Gone are the days when life stops with retirement. With longer life expectancy, many people can go on living secure, productive and meaningful lives way past their retirement age.

The Employees Provident Fund’s (EPF) annual International Social Security Conference 2016 discussed healthy ageing and establishing age-friendly communities, in addition to exploring the issue of engaging the growing senior generation in the economic and social landscape.

Themed “Active Ageing: Live Long and Prosper” and jointly organised with State Street, a leading provider of financial services to institutional investors, with The Star as the media partner.

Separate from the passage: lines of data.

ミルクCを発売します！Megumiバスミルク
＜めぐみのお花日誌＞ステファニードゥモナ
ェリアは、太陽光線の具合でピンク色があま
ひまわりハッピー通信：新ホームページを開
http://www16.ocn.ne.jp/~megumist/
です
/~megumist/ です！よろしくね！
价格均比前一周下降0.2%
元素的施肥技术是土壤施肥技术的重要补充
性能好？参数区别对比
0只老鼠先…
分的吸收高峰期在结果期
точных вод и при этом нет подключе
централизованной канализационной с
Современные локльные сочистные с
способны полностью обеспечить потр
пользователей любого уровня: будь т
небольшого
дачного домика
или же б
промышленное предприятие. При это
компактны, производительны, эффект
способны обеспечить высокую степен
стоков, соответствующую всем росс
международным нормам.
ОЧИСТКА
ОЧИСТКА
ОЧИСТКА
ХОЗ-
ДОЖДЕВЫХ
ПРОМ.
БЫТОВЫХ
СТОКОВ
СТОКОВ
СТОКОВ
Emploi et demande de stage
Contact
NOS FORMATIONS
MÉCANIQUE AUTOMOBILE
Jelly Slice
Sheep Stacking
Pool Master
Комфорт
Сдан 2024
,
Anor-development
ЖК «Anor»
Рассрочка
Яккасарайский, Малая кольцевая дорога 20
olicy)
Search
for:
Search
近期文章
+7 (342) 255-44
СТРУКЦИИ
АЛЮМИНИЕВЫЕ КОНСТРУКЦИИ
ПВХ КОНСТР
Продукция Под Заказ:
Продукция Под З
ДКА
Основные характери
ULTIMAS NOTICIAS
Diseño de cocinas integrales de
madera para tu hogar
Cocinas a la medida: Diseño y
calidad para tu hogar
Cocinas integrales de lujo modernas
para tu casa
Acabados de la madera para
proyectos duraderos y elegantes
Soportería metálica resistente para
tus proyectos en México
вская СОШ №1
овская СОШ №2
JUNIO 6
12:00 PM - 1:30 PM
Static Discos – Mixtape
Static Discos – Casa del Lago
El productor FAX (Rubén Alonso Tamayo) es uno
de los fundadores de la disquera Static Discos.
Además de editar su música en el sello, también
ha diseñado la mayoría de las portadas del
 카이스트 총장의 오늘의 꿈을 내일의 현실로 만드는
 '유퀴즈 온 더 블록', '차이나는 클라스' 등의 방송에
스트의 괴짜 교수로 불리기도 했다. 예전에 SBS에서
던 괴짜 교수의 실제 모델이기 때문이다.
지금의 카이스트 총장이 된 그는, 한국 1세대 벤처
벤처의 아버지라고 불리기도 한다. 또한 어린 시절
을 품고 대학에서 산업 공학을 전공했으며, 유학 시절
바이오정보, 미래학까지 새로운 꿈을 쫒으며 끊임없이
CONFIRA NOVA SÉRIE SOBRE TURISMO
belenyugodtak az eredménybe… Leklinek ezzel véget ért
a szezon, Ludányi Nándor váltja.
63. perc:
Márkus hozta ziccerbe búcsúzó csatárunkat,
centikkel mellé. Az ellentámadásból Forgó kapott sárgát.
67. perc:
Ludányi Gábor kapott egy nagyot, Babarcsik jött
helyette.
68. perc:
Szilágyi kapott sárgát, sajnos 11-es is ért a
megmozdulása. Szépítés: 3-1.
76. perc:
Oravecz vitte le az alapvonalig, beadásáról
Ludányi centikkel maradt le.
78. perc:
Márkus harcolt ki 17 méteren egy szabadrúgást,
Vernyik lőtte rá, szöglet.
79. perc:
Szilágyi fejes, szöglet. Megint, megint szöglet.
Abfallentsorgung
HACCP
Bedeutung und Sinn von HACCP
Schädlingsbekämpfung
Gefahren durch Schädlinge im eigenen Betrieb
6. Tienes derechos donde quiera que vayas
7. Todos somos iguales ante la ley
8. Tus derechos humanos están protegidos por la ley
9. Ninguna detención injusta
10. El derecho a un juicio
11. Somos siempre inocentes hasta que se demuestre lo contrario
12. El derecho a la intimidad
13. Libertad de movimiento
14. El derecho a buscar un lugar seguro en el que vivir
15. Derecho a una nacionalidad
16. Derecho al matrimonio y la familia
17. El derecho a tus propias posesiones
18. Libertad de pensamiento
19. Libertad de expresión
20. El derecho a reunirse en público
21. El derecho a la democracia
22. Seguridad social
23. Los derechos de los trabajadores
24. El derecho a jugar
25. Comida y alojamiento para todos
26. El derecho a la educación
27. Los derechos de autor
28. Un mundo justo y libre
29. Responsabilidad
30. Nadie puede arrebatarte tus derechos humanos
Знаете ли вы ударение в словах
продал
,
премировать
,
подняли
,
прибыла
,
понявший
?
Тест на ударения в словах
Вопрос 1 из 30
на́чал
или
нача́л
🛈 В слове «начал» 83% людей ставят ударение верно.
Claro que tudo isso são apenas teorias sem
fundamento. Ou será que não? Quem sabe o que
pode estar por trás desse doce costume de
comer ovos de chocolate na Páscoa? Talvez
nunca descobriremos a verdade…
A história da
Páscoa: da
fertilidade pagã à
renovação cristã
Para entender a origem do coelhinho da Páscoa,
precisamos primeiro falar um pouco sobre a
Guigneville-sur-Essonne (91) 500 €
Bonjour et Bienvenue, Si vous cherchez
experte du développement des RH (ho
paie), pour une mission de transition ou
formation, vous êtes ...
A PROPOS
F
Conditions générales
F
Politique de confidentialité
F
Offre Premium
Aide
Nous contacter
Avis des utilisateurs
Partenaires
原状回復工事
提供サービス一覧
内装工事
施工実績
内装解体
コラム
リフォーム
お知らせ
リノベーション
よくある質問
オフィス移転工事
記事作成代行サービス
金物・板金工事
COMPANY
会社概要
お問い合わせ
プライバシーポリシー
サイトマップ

A special media roundtable session was held during the conference entitled, “Vibrant Cities, Healthy Communities, Happier People”, with four speakers – EPF’s deputy CEO (Strategy) Tunku Alizakri Alias, 8 80 Cities founder Gil (Guillermo) Penalosa, Smorenberg Corporate Consultancy CEO, and founder of the World Pension Summit Harry Smorenberg and Denmark’s Happiness Research Institute CEO Meik Wiking.

In addition to knowing how to manage your money and having enough money to retire with, there are also other aspects to retirement, such as healthy communities and happiness levels.

Penalosa: We need to create cities that are friendly towards the elderly. One way we evaluate a city is via its city streets. We need to think of the most vulnerable people, the children, older adults, the poor and the handicapped.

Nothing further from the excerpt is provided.